» THE PROBLEM
In the data below, find the line containing "Информация для родителей" and the line containing "সংঘর্ষ, আহত বেশ কয়েকজন", then reproduce them and every line between, exactly. Omit pictures.

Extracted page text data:
++++++

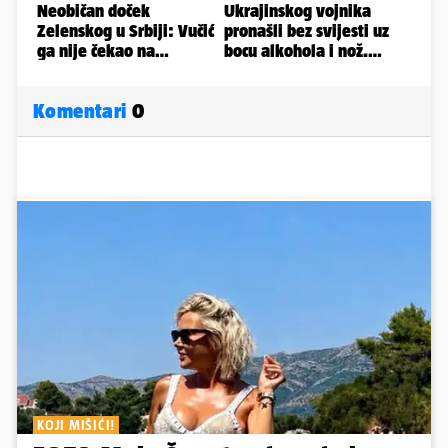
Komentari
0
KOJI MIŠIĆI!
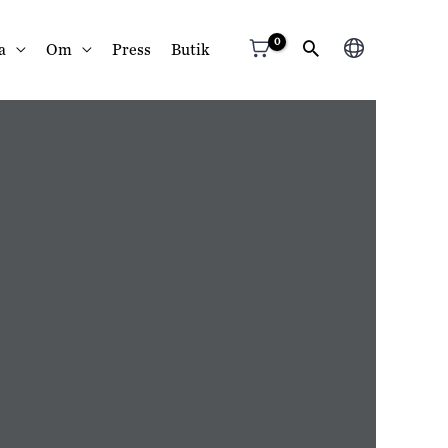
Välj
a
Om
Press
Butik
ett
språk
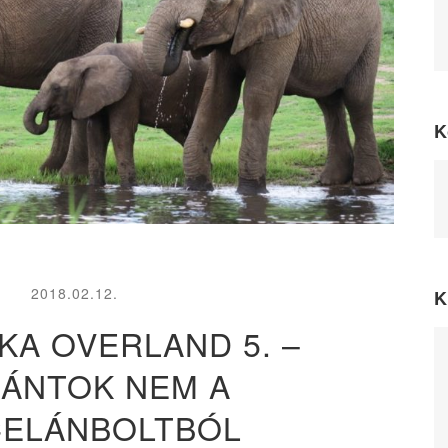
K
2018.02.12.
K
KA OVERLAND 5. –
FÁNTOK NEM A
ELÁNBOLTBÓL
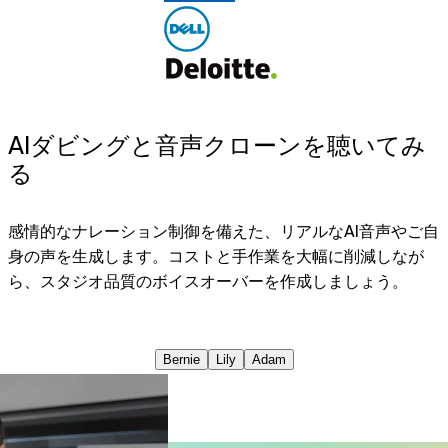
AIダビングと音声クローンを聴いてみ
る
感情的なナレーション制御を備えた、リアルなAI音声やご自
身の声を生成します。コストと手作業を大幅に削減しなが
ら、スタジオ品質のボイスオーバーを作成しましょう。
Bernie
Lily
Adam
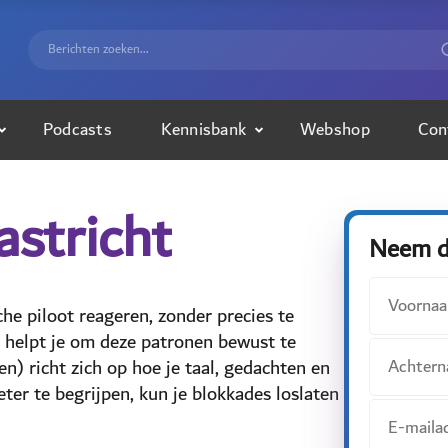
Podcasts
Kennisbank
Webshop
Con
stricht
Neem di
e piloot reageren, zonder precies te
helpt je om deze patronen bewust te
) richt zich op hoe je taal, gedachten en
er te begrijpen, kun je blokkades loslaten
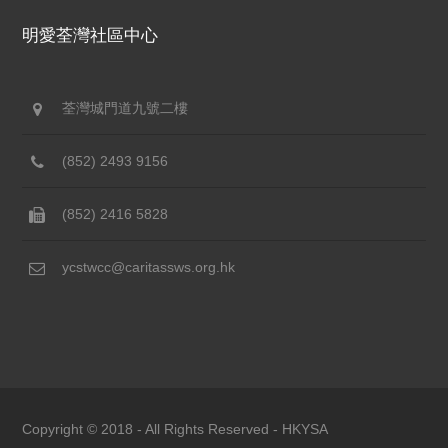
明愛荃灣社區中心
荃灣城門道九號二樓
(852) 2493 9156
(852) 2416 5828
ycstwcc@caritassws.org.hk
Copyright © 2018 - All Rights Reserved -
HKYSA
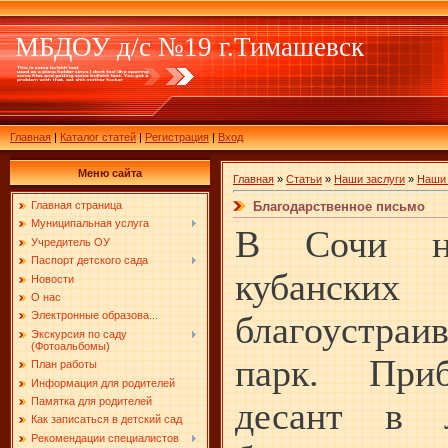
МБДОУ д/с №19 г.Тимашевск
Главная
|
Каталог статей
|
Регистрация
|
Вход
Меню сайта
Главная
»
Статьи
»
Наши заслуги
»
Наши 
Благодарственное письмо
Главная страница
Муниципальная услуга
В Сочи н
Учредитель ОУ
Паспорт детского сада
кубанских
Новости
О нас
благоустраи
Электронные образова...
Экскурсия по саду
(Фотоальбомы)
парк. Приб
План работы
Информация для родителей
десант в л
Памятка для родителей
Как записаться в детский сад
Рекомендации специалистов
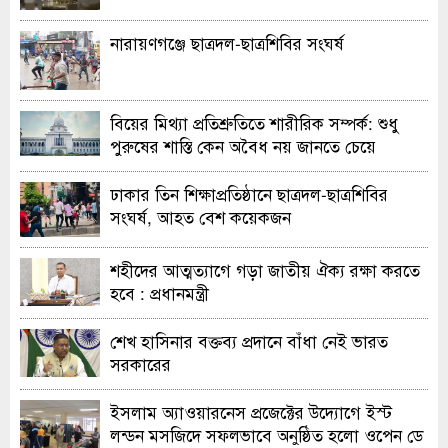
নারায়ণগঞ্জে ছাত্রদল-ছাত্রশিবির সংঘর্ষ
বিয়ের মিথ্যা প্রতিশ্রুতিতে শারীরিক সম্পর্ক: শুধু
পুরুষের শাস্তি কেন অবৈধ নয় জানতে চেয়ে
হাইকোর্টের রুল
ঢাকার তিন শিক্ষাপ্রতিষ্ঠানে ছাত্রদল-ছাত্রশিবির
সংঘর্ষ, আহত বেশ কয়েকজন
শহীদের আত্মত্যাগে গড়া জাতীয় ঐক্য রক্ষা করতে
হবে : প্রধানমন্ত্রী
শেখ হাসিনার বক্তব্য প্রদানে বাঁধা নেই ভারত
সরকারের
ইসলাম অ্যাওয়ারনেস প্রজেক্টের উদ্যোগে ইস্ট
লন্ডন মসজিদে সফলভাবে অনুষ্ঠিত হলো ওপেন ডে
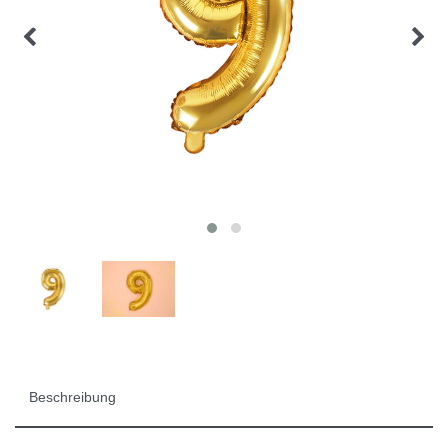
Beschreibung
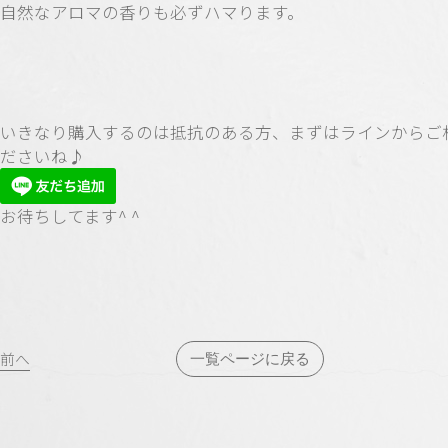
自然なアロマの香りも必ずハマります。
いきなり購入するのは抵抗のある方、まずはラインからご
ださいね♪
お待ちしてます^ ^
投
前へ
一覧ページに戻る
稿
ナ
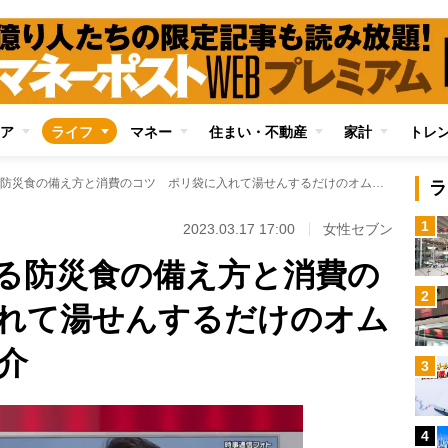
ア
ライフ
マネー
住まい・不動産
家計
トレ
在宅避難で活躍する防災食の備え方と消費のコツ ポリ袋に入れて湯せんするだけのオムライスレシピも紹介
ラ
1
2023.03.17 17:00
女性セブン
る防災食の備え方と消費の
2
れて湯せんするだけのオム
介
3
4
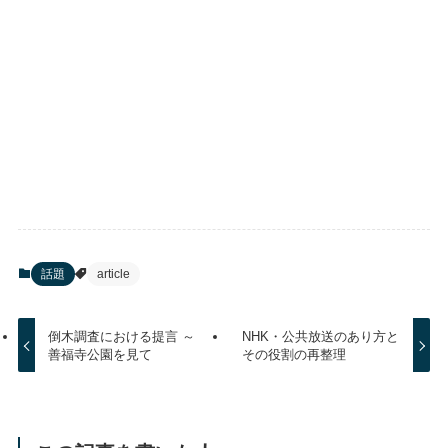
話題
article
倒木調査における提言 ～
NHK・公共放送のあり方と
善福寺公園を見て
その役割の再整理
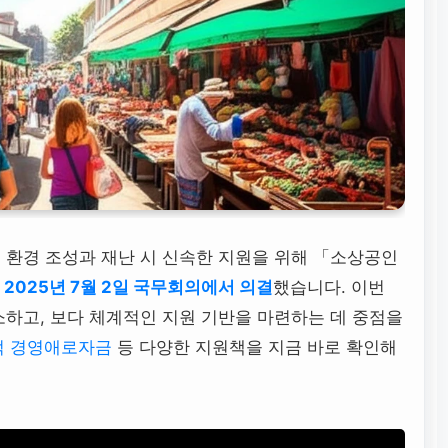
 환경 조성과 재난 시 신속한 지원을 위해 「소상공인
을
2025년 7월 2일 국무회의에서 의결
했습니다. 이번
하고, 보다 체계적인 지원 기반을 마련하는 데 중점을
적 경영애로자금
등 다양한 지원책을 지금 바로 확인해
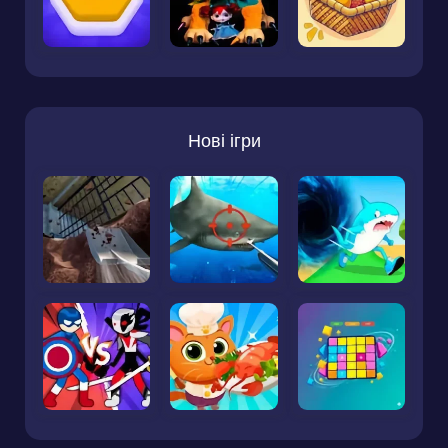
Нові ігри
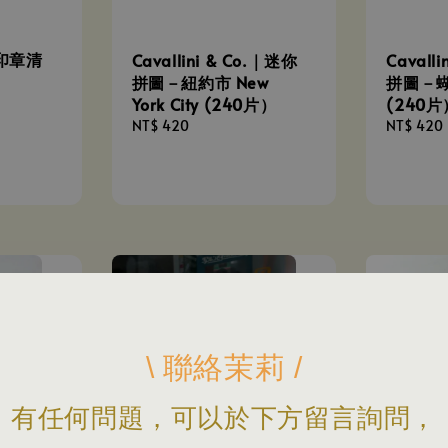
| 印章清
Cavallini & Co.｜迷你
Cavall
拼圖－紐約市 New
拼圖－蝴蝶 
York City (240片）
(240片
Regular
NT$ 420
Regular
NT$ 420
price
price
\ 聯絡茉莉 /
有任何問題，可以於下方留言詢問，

++++++

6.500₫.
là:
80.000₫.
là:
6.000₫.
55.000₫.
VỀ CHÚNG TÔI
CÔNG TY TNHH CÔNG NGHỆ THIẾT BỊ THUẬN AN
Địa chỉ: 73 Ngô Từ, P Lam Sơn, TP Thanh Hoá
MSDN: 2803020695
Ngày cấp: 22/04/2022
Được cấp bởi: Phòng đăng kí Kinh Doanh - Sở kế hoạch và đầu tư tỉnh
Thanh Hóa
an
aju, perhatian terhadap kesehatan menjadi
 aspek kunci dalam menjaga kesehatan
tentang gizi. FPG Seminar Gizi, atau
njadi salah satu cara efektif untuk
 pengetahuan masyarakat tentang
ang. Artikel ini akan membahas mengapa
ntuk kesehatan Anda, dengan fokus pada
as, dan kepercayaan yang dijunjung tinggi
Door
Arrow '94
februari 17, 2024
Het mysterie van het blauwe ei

++++++

» COMPLETED EXERCISE
Информация для родителей
десант в л
Памятка для родителей
Как записаться в детский сад
Рекомендации специалистов
নারায়ণগঞ্জে ছাত্রদল-ছাত্রশিবির সংঘর্ষ
বিয়ের মিথ্যা প্রতিশ্রুতিতে শারীরিক সম্পর্ক: শুধু
পুরুষের শাস্তি কেন অবৈধ নয় জানতে চেয়ে
হাইকোর্টের রুল
ঢাকার তিন শিক্ষাপ্রতিষ্ঠানে ছাত্রদল-ছাত্রশিবির
সংঘর্ষ, আহত বেশ কয়েকজন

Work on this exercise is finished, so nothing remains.